CHAPTER VI

THE PRAIRIE

A strong breeze swept the wide plain, blowing fine sand about and adding to Blake's discomfort as he plodded beside a jaded Indian pony and a small cart. The cart was loaded with preserved provisions, camp stores, and winter clothes; he had bought it and the pony because that seemed cheaper than paying for transport. The settlement for which he and Harding were bound stands near the northern edge of the great sweep of grass which stretches across central Canada. Since leaving the railroad they had spent four days upon the trail, which sometimes ran plain before them, marked by dints of wheels among the wiry grass, and sometimes died away, leaving them at a loss in a wilderness of sand and short poplar scrub.

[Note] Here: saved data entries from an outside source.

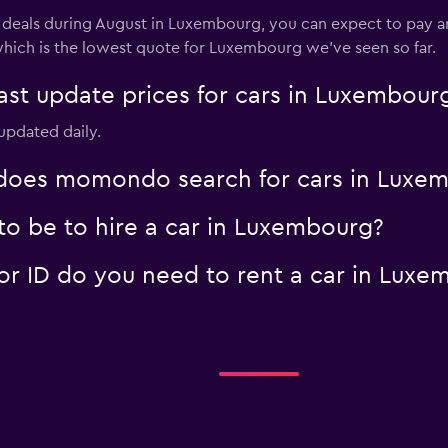
l deals during August in Luxembourg, you can expect to pay ar
which is the lowest quote for Luxembourg we've seen so far.
t update prices for cars in Luxembour
updated daily.
oes momondo search for cars in Luxe
o be to hire a car in Luxembourg?
r ID do you need to rent a car in Luxe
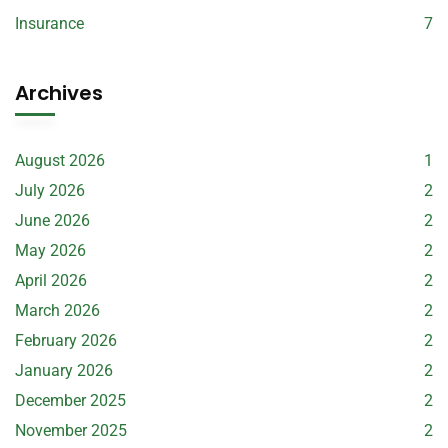
Insurance
7
Archives
August 2026
1
July 2026
2
June 2026
2
May 2026
2
April 2026
2
March 2026
2
February 2026
2
January 2026
2
December 2025
2
November 2025
2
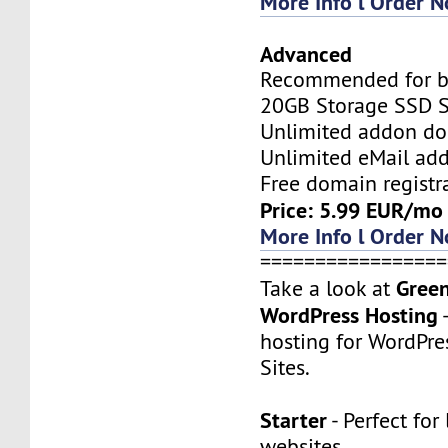
More Info l Order 
Advanced
Recommended for bi
20GB Storage SSD S
Unlimited addon d
Unlimited eMail add
Free domain registr
Price: 5.99 EUR/mo
More Info l Order 
=================
Gree
Take a look at
WordPress Hosting
hosting for WordPre
Sites.
Starter
- Perfect for 
websites.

It was now late in the afternoon and the men were tired of battling with the wind which buffeted their sunburned faces with sharp sand. They were crossing one of the high steppes of the middle prairie toward the belt of pines and muskegs which divides it from the barrens of the North. The broad stretch of fertile loam, where prosperous wooden towns are rising fast among the wheatfields, lay to the south of them, and the arid tract through which they journeyed had so far no attraction for even the adventurous homestead pre-emptor.

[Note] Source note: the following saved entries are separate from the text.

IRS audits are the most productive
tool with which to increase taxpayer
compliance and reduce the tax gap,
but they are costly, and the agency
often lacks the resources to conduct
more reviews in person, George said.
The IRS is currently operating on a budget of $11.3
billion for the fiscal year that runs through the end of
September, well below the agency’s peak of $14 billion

They found it a bleak and cheerless country, crossed by the ravines of a few sluggish creeks, the water of which was unpleasant to drink, and dotted at long intervals by ponds bitter with alkali. In places, stunted poplar bluffs cut against the sky, but, for the most part, there was only a rolling waste of dingy grass. The trail was heavy, the wheels sank deep in sand as they climbed a low rise, and, to make things worse, the rounded, white-edged clouds which had scudded across the sky since morning were gathering in threatening masses. This had happened every afternoon, but now and then the cloud ranks had broken, to pour out a furious deluge and a blaze of lightning. Harding anxiously studied the sky.

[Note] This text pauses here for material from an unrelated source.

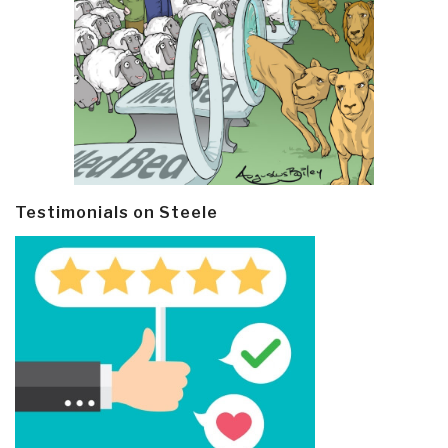
Testimonials on Steele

"I guess we're up against another thunderstorm," he said. "My opinion of the mid-continental climate is singularly mean, but I'd put this strip of Canada near the limit. Our Texan northers are fierce when they come along; but here it blows all the time."

"We'll make camp, if you like; I don't feel very fresh," Blake replied.

"Not here," snapped Harding. "Where I stop I sleep, and I'm not particularly enthusiastic about sheltering under the cart. Last time we tried it the pony stampeded and the wheel went over my foot. The tent's no good; you'd want a chain to stop its blowing away. We'll go on until we bring up to lee of a big, solid bluff."

"Very well," Blake agreed. "I dare say we ought to find one in the hollow we got a glimpse of from the last rise; but we haven't had to put up with much discomfort yet."

"That's a matter of opinion. You haven't limped forty miles on a bad foot; but I'm not complaining. It's a whole lot to feel that we have started; doing nothing takes the sand out of me."

Blake had once or twice suggested that his comrade should ride, but the pony was overburdened and Harding refused. He explained that they could not expect to sell it at the settlement if it were in a worn-out condition; but Blake suspected him of sympathy for the patient beast.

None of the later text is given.